__TRY IT__
Copy the lines below verbatim, but only from the line containing "Je woning of appartement winterklaar" through the end of the data.
#### DATA IN THIS EXERCISE
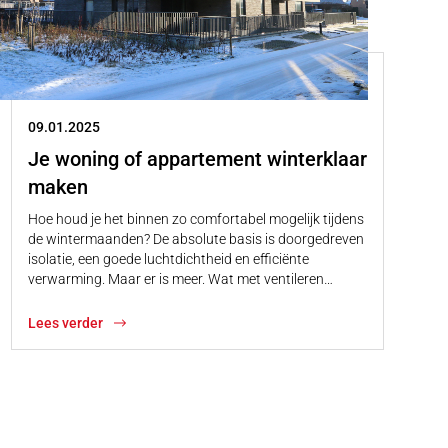
09.01.2025
Je woning of appartement winterklaar
maken
Hoe houd je het binnen zo comfortabel mogelijk tijdens
de wintermaanden? De absolute basis is doorgedreven
isolatie, een goede luchtdichtheid en efficiënte
verwarming. Maar er is meer. Wat met ventileren…
Lees verder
########
__TASK ANSWER__
Je woning of appartement winterklaar
maken
Hoe houd je het binnen zo comfortabel mogelijk tijdens
de wintermaanden? De absolute basis is doorgedreven
isolatie, een goede luchtdichtheid en efficiënte
verwarming. Maar er is meer. Wat met ventileren…
Lees verder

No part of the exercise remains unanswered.